Key Field hosts Alaska guardsmen during annual training exercise

Apr. 18—UPDATE: This story has been updated with the correct acronym for Agile Combat Employment as well as to correct the spelling of Brigadier General Tony Stratton's name.

The Mississippi Air National Guard 186th Air Refueling Wing at Key Field will be a bit crowded for the next few weeks as the base welcomes several hundred guardsmen for an annual training exercise.

The Alaska Air National Guard 176th Wing, under the command of Brigadier General Tony Stratton, is training under a new Air Force doctrine known as Agile Combat Employment and have come to Meridian to practice.

"We do a lot of operations things where we move airplanes around," Stratton said. "We do it very quickly, very professionally, but underneath that we have to have the logistics footprint and the capability to do it."

The ACE doctrine calls for a small number of airmen to quickly and efficiently set up the critical infrastructure and equipment needed to support Air Force operational forces, Stratton said. The airmen must be able to provide necessities like food and shelter as well as fuel for airplanes and communications.

"Our main focus for this exercise is in the Indo-Pacific region," he said, "So long distances, contingency locations, bare bases and then being agile and moving at a rapid rate so that we can't be targeted by our enemy."

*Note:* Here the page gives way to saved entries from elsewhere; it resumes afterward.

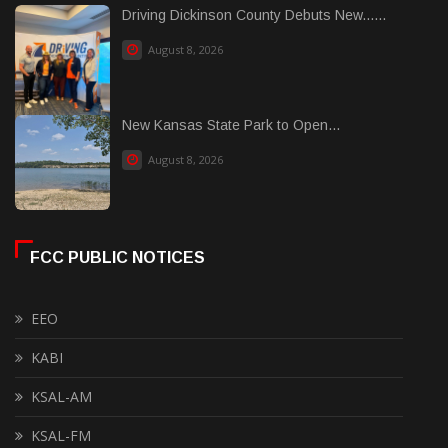
Driving Dickinson County Debuts New......
August 8, 2026
New Kansas State Park to Open...
August 8, 2026
FCC PUBLIC NOTICES
EEO
KABI
KSAL-AM
KSAL-FM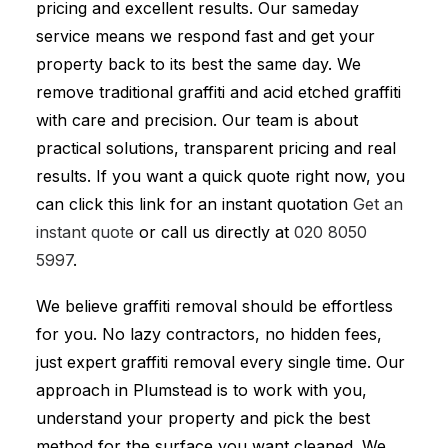
pricing and excellent results. Our sameday
service means we respond fast and get your
property back to its best the same day. We
remove traditional graffiti and acid etched graffiti
with care and precision. Our team is about
practical solutions, transparent pricing and real
results. If you want a quick quote right now, you
can click this link for an instant quotation
Get an
instant quote
or call us directly at
020 8050
5997
.
We believe graffiti removal should be effortless
for you. No lazy contractors, no hidden fees,
just expert graffiti removal every single time. Our
approach in Plumstead is to work with you,
understand your property and pick the best
method for the surface you want cleaned. We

ACE relies on airmen to be able to serve in more than one capacity. While each service member is given training and resources to become an expert in their field, the smaller number of personnel requires each service member pitch in anywhere they can, Stratton said.

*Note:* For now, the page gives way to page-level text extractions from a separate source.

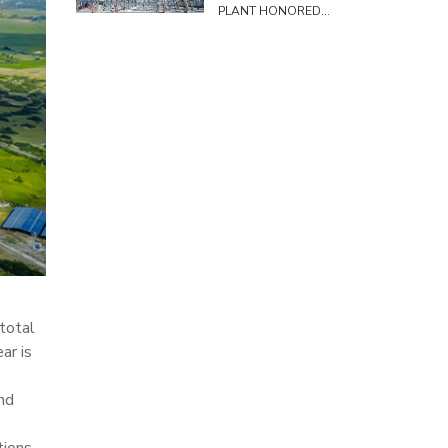
PLANT HONORED
TO HOST SURVEY
DELEGATION FROM
THE COMMITTEE
ON SCIENCE,
TECHNOLOGY AND
ENVIRONMENT
 total
ar is
nd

"It's airmen that are doing jobs that are not in their specific specialty code," he said. "Things like marshaling airplanes, helping to fuel airplanes, providing perimeter security."

Throughout the two-week training, airmen will live, eat and sleep within the exercise area to simulate the isolation of an island. They will also participate in supporting various operational teams including search and rescue and fighter aircraft.

Stratton said one aspect of training will be "hot refueling," or refueling a fighter aircraft while it's still running. Refueling is usually done after an aircraft has been turned off and allowed to sit for several hours for the engines to cool.

The 176th Wing's training is part of a larger annual exercise called Southern Strike involving more than 2,000 service members from more than 15 states and four countries. With Southern Strike being based out of Gulfport, Stratton said the scenario was very similar to what his troops would encounter if they were needed to deploy.

"Southern Strike provides us with the opportunity to go to multiple contingency locations because you have a lot of small airfields around here. That will be very illustrative of what we'll find inside the South Pacific," he said. "And you actually have the water here as well, so we can get our forces out there."

Stratton said the other aspect of Southern Strike was the involvement of different branches of the military as well as service members from other countries. Any deployment of troops to the South Pacific region, he said, would need to have a coalition of nations in its supply chain to succeed.

This year's exercises at Key Field will be the third time Stratton's troops have practiced the ACE doctrine and the furthest the 176th Wing has traveled to test their skills.